5.1 Regime de Diferimento do Ônus Financeiro

5.1.1 Dedutibilidade das Contribuições na Apuração do Imposto de

5.1.1.2 Pessoa Jurídica

Quando da análise do tema da tributação dos planos de previdência complementar privada, a primeira impressão é a de que se está tratando apenas dos reflexos tributários relativos ao imposto de renda devido pela pessoa física. Porém, como a contratação de um plano dessa natureza pode incluir a participação de uma pessoa jurídica na qualidade de

patrocinadora, é preciso, também, averiguar qual o impacto das contribuições por ela feitas em favor de seus empregados e dirigentes.

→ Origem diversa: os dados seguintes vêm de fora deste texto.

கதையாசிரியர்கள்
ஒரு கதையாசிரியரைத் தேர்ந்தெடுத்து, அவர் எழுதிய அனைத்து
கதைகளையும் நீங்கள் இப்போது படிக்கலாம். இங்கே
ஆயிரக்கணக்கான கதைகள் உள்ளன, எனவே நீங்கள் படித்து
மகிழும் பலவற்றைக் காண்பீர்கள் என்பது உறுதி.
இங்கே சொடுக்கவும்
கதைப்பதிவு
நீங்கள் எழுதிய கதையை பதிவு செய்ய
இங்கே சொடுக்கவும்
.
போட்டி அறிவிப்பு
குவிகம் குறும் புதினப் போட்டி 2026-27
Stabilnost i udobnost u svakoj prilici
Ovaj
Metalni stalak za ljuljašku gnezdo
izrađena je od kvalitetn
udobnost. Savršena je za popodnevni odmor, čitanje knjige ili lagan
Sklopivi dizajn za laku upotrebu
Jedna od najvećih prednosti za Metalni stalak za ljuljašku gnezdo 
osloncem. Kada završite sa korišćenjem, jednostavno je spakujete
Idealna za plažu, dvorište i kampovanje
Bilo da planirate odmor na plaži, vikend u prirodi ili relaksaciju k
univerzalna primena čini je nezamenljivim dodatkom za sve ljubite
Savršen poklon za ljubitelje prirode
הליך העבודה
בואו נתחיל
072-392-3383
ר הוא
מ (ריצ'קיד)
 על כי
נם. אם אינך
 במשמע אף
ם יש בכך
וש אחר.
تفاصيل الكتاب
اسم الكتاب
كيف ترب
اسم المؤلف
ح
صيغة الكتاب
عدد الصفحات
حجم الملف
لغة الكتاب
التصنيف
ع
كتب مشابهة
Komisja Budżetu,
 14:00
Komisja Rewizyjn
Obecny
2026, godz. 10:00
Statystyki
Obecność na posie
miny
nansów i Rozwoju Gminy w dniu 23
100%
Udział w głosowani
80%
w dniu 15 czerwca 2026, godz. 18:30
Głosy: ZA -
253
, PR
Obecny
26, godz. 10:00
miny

Essas contribuições, por se dirigirem ao benefício de terceiros que mantêm vínculo empregatício com a patrocinadora, assemelham-se, à primeira vista, a uma remuneração concedida em razão do serviço prestado. Assim sendo, em termos tributários, haveria a incidência do imposto de renda sob a mesma sistemática aplicável aos salários e demais remunerações decorrentes do contrato de trabalho (i.e., incidência do imposto de renda na fonte com base de tabela progressiva).

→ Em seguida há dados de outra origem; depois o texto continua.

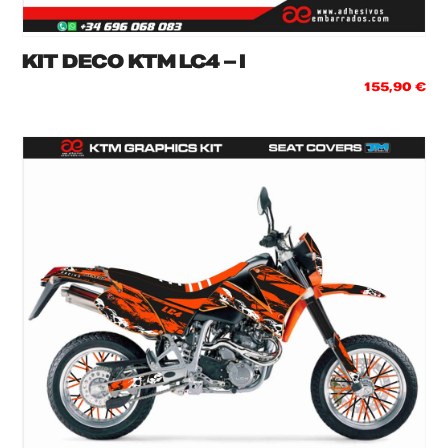
KIT DECO KTM LC4 – I
155,90
€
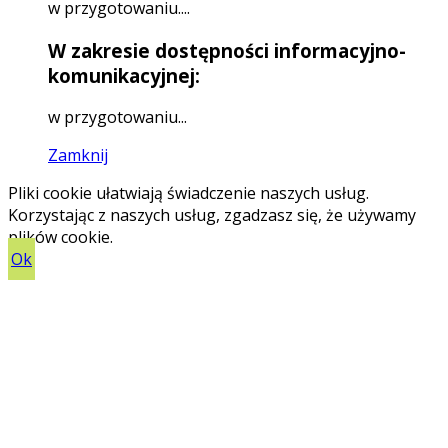
w przygotowaniu....
W zakresie dostępności informacyjno-
komunikacyjnej:
w przygotowaniu...
Zamknij
Pliki cookie ułatwiają świadczenie naszych usług.
Korzystając z naszych usług, zgadzasz się, że używamy
plików cookie.
Ok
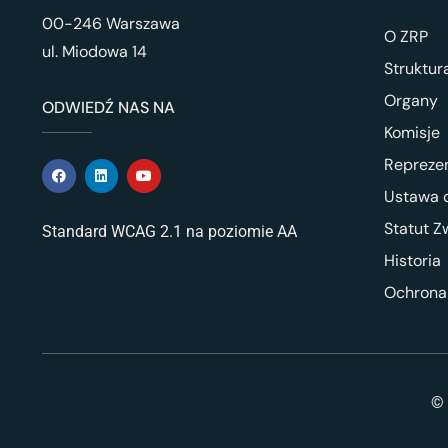
00-246 Warszawa
O ZRP
ul. Miodowa 14
Struktur
Organy
ODWIEDŹ NAS NA
Komisje
Repreze
Ustawa o
Statut Z
Standard WCAG 2.1 na poziomie AA
Historia
Ochrona
© 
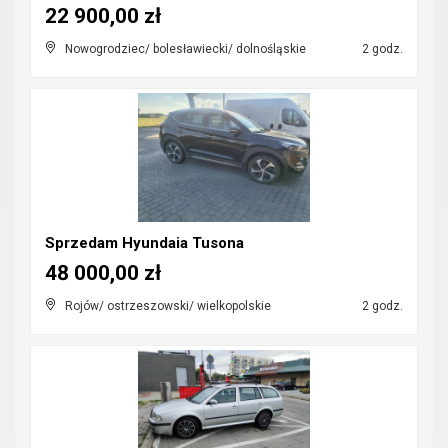
22 900,00 zł
Nowogrodziec/ bolesławiecki/ dolnośląskie
2 godz.
Sprzedam Hyundaia Tusona
48 000,00 zł
Rojów/ ostrzeszowski/ wielkopolskie
2 godz.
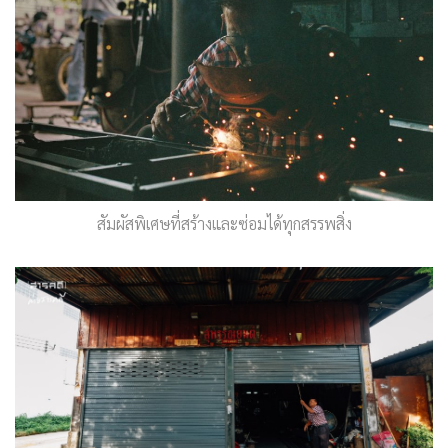
สัมผัสพิเศษที่สร้างและซ่อมได้ทุกสรรพสิ่ง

Ocorre, porém, que, especificamente para esses valores, o artigo 6º, inciso VIII, da Lei nº 7.713/88 previu a isenção do imposto de renda. Dessa forma, sobre as contribuições realizadas pelas pessoas jurídicas haverá apenas a incidência do imposto de renda para a pessoa física quando houver a efetiva disponibilidade dos recursos, na realização de resgates ou recebimento dos benefícios previdenciários183.

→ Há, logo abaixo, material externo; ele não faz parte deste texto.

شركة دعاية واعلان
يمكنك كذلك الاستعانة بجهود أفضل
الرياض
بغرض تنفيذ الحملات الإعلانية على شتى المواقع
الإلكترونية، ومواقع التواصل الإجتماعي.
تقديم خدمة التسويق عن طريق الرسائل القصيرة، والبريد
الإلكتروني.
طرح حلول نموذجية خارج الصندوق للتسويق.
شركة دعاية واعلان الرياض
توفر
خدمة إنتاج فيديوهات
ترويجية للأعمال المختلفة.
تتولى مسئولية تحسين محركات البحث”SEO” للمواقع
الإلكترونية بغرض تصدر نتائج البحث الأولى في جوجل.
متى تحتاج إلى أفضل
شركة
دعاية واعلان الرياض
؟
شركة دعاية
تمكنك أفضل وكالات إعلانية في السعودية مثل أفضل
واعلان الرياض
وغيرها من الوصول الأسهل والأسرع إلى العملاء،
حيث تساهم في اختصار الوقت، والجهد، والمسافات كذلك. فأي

Do ponto de vista da empresa patrocinadora, há de se verificar quais os ditames legais para determinação do seu tratamento tributário.

Editada na mesma data que a Lei nº 9.250/95, que introduziu a sistemática de diferimento fiscal ao investimento em previdência privada, a Lei nº 9.249, ao estabelecer normas para a incidência do imposto de renda das pessoas jurídicas, assegurou a possibilidade de dedução, na apuração do lucro real (base de cálculo do imposto de renda) e da base de cálculo da Contribuição Social sobre o Lucro Líquido, das contribuições efetuadas pessoas jurídicas aos planos de previdência complementar em favor de seus empregados e dirigentes:

“Art. 13. Para efeito de apuração do lucro real e da base de cálculo da contribuição social sobre o lucro líquido, são vedadas as seguintes deduções, independentemente do disposto no art. 47 da Lei nº 4.506, de 30 de novembro de 1964: (...)

V - das contribuições não compulsórias, exceto as destinadas a custear seguros e planos de saúde, e benefícios complementares assemelhados aos da previdência social, instituídos em favor dos empregados e dirigentes da pessoa jurídica; (...)”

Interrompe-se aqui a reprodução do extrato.